Plant Insights

Rotala macrandra: the giant red rotala that tests every scaper

Family Lythraceae · southern India

Few plants reward good husbandry — and punish instability — as visibly as Rotala macrandra. In the right tank it is one of the deepest reds in the hobby; in the wrong one it melts within days.

Illustration of Rotala macrandra: upright stems with broad rounded leaves graduating from deep red at the base to bright pink-red at the growing tips
Origin & habitat

A soft-water plant from southern India

Rotala macrandra comes from the seasonal wetlands and paddy margins of southern India, where it grows emersed for much of the year and submersed when the monsoon floods its habitat. Like many plants from these soft, mineral-poor waters, it is adapted to low hardness and mildly acidic conditions — which is why it usually looks its best in soft water rather than hard tap.

The plant sold in shops is almost always the emersed-grown form, which arrives green and firm. The submersed red form only develops once the plant has converted and settled — a transition during which some melt is normal and not a sign of failure.

Appearance

Why it turns red — and what the evidence actually says

Under strong light the broad, rounded leaves flush from pink to a deep blood-red, with the newest growth at the tips the brightest. Two things drive that colour, and it is worth being honest about how well each is understood.

Light is the dominant lever — this is well established. Red pigments (anthocyanins) are produced in response to high irradiance, and macrandra simply will not colour up in a dim tank. Lean nitrogen is the second lever, and here the evidence is softer: hobbyists very consistently report that keeping nitrate modest deepens the red, and there is a plausible mechanism (less nitrogen means less green chlorophyll to mask the red, and some upregulation of anthocyanins under mild nutrient stress). But it is a widely-reported practitioner observation backed by reasonable inference, not a precisely quantified rule — and pushing nitrogen too low simply stunts the plant. Treat ‘lean for red’ as a dial, not a law.

Care requirements

How to keep it

Macrandra is demanding not because any one requirement is extreme, but because it wants all of them met at once and held steady. High light, generous and stable CO2, soft acidic water, a nutrient-rich substrate and consistent micro dosing. Change any of these abruptly and it will sulk or melt.

The single most useful thing you can do is keep conditions constant: stable CO2 through the photoperiod (see our note on what ‘stable CO2’ really means), unchanging dosing, and regular water changes with consistent parameters. If you are comparing all-in-one ferts or building a lean-plus-iron routine, the fertiliser comparison calculator shows what each product actually delivers.

ParameterValue
LightingHigh — strong light drives the deepest red and keeps growth compact
CO2Required — needs stable, generous CO2 to grow well
Temperature22–28°C
pH5.5–7.0 (prefers mildly acidic)
HardnessSoft, low KH preferred
FertiliserHeavy feeder; rich micros and iron, but keep nitrate leaner for redder colour
SubstrateNutrient-rich aquasoil strongly preferred
Growth rateMedium
PlacementMidground to background
DifficultyAdvanced
Aquascaping

Where it works best

Grown in a dense group in the mid-to-background, macrandra reads as a glowing red bush that draws the eye instantly — which is exactly why aquascapers put up with its fussiness. It pairs beautifully against fresh green stems and fine-leaved plants, where the colour contrast does the work.

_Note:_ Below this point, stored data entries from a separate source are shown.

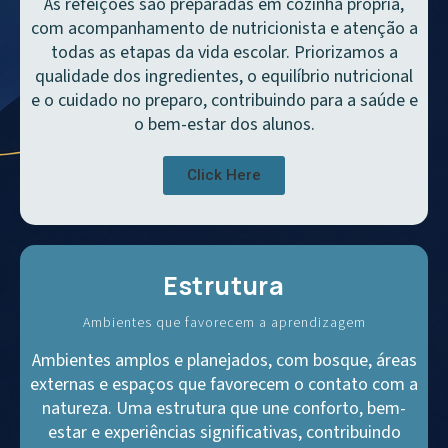
As refeições são preparadas em cozinha própria,
com acompanhamento de nutricionista e atenção a
todas as etapas da vida escolar. Priorizamos a
qualidade dos ingredientes, o equilíbrio nutricional
e o cuidado no preparo, contribuindo para a saúde e
o bem-estar dos alunos.
Click Here
Estrutura
Ambientes que favorecem a aprendizagem
Ambientes amplos e planejados, com bosque, áreas
externas e espaços que favorecem o contato com a
natureza. Uma estrutura que une conforto, bem-
estar e experiências significativas, contribuindo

It is a plant for an established, stable, high-tech tank — not a new setup. Add it once your CO2 and dosing are dialled in and the tank has settled, rather than fighting melt during the volatile first weeks.

Propagation

Top cuttings, replanted

Propagate by cutting the top few centimetres and replanting them; the tops carry the best colour and root quickly. The cut base will usually throw two or more side shoots, so a single stem multiplies into a bush over time. Replanting healthy tops and discarding tired lower stems keeps a group looking its best — the classic ‘top and replant’ method used for most red stems.

Common problems

What goes wrong

Melting shortly after planting is usually the emersed-to-submersed transition — leave it be and new submersed leaves should follow if conditions are good. Stunted, pale or twisted new tops have several possible causes — fluctuating CO2, or a shortfall of calcium or of micronutrients such as boron — and they show up most in very soft water lacking any GH; adding a little GH (calcium and magnesium) is the usual first fix, but rule out CO2 instability too. Green instead of red is almost always too little light. Lower-leaf loss is shading — thin the group so light reaches down, or trim and replant tops.